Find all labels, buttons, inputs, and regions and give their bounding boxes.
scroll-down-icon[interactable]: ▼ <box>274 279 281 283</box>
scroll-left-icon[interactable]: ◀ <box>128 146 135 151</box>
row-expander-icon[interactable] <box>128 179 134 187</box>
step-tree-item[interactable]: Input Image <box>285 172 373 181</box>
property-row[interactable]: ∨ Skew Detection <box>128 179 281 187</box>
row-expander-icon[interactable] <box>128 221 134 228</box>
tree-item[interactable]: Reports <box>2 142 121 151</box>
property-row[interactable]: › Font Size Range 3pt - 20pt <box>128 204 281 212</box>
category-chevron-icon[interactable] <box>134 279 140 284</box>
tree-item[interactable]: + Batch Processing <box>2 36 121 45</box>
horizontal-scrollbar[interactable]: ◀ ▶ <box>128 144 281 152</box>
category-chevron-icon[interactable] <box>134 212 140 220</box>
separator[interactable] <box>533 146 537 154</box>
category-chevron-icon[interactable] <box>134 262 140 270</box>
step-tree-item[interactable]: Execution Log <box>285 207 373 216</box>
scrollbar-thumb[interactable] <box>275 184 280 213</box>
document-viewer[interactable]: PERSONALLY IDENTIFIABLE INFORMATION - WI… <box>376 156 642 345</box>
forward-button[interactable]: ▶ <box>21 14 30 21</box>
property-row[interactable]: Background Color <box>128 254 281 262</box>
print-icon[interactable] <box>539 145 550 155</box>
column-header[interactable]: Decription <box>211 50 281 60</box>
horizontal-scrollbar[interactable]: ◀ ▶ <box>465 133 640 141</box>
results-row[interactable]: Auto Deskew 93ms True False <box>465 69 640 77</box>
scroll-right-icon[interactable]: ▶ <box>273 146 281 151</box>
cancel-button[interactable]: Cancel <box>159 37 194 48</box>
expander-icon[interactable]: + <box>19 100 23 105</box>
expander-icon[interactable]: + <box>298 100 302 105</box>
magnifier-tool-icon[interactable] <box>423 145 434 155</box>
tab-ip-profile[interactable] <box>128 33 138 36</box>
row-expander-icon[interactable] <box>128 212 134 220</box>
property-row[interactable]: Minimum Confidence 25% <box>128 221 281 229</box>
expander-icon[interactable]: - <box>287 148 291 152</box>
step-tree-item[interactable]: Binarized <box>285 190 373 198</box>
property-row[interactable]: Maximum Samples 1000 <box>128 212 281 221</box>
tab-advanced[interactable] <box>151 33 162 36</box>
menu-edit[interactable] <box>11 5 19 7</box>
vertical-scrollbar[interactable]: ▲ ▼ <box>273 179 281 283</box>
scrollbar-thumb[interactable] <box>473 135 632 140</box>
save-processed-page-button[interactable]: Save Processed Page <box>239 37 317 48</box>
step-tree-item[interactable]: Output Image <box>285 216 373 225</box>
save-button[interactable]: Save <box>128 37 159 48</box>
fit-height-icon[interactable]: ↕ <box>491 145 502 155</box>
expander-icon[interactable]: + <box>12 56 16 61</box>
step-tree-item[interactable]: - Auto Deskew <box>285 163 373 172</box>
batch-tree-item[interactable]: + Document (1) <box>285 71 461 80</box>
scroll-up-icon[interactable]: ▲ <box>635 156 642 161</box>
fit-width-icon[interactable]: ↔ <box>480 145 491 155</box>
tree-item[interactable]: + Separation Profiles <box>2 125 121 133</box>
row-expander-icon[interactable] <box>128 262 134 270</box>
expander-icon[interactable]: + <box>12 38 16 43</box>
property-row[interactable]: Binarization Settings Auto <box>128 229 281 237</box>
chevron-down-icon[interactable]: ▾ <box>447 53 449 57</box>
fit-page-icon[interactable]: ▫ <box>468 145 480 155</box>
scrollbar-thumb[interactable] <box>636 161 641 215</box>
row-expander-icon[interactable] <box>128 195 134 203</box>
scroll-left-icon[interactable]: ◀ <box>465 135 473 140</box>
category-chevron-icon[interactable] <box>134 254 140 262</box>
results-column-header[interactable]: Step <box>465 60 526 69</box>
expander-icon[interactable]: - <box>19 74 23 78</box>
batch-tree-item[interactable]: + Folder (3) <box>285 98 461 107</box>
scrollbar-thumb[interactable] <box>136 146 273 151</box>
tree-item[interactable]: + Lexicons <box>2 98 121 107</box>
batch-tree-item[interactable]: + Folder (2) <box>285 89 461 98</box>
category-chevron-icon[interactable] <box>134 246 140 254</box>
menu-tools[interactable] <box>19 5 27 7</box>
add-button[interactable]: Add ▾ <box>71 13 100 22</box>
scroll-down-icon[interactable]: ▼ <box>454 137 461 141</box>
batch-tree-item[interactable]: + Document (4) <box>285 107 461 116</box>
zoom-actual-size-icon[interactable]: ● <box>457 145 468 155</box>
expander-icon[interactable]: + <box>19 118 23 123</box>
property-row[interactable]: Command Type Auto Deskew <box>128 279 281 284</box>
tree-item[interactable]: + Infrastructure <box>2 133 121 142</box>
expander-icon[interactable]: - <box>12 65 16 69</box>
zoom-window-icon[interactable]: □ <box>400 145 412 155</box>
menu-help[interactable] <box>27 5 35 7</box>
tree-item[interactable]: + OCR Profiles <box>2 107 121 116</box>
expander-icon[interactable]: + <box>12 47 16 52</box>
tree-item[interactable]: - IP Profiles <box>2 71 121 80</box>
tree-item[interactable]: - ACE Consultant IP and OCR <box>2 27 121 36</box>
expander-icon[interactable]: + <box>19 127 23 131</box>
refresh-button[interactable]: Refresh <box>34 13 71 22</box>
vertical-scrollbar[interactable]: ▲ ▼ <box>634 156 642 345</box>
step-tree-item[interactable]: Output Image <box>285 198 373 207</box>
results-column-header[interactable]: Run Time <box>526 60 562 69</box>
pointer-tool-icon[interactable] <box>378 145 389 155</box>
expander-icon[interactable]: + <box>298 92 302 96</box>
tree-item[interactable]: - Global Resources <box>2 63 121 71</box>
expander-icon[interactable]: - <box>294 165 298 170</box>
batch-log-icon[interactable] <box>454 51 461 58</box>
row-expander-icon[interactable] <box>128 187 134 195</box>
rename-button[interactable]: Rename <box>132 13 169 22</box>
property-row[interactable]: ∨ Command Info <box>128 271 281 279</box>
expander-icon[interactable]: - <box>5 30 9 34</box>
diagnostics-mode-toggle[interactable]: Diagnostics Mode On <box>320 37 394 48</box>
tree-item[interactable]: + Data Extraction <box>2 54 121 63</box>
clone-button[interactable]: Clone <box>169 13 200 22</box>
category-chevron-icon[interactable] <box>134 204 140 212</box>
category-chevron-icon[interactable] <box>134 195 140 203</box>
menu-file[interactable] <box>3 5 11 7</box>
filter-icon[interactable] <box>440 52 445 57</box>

* * *

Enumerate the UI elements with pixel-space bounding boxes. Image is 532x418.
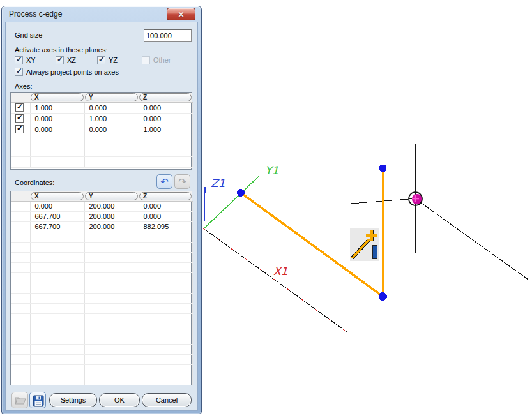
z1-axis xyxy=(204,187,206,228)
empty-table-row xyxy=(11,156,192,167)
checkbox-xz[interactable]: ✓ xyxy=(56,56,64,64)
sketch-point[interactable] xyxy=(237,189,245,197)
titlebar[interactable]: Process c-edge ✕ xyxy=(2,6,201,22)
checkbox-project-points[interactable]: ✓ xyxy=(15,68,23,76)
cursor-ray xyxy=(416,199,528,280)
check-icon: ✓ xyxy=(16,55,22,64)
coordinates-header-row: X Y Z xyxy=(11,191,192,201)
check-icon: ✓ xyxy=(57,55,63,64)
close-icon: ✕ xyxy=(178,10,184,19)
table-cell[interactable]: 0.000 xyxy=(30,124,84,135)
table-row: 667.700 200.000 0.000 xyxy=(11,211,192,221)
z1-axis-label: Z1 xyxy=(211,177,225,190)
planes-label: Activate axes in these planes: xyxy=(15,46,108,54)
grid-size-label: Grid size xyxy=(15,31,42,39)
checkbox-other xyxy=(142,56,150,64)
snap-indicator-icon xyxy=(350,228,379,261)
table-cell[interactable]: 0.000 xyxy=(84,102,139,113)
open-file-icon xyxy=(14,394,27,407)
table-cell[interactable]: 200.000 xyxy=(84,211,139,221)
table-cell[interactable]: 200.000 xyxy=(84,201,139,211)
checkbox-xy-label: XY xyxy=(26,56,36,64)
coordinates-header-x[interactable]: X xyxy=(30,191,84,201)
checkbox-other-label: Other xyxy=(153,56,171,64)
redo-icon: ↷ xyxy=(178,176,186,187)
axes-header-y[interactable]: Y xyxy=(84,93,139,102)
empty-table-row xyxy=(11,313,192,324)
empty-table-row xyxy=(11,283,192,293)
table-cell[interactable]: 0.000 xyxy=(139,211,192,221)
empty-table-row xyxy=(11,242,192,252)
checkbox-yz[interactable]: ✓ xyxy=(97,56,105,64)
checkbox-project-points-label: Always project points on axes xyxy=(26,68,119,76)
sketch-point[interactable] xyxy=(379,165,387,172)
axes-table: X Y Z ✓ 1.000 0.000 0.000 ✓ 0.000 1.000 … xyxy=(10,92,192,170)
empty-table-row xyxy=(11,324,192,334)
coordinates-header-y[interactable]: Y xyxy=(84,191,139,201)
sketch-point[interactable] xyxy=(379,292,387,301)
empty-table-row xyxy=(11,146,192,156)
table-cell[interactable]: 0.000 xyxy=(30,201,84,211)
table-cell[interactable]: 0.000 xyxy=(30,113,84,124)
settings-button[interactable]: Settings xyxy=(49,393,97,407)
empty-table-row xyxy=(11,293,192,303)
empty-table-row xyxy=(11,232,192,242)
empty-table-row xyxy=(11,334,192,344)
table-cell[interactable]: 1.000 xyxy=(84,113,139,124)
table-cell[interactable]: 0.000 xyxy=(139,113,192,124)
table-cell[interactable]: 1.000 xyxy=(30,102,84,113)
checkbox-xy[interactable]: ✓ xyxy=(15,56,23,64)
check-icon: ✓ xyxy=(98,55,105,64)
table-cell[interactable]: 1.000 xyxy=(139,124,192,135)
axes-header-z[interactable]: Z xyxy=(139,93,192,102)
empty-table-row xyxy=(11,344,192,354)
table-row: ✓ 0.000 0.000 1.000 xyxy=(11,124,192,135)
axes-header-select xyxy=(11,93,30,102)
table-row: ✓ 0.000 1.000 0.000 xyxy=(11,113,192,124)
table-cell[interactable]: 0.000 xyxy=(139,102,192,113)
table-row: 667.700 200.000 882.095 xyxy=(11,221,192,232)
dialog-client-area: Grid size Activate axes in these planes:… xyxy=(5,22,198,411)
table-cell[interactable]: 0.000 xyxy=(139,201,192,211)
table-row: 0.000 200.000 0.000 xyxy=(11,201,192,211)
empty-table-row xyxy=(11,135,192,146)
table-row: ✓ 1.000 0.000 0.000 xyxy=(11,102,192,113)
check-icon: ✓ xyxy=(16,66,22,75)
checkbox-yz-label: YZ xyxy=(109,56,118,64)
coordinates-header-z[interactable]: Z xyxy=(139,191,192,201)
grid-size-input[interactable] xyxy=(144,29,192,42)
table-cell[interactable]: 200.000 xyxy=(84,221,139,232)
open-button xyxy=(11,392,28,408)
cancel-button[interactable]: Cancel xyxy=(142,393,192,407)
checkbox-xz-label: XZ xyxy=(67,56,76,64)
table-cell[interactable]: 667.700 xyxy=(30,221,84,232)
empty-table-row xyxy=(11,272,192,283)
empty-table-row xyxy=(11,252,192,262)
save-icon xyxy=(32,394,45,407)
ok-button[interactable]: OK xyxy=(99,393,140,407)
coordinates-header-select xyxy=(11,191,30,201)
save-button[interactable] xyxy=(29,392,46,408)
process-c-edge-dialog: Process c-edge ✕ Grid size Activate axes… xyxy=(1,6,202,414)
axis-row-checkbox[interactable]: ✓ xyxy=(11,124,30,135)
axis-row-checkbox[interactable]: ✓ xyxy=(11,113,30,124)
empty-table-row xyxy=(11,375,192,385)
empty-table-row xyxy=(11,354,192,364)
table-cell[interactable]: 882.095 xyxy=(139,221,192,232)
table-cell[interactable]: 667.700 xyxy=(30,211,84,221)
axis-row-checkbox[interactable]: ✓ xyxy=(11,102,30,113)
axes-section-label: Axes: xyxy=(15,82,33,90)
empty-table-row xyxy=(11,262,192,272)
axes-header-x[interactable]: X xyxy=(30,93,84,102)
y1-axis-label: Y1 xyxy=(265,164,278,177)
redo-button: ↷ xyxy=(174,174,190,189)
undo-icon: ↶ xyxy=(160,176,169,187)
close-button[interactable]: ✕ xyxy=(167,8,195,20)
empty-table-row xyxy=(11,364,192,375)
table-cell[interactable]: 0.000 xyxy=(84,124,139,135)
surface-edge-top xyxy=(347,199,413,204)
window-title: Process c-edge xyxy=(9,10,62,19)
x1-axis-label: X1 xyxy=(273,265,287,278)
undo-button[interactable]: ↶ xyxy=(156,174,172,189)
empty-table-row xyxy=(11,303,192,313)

--- What needs to be done ---
Nothing but a number should be returned: how many lines of the listing include "axes".

--- Written response ---
10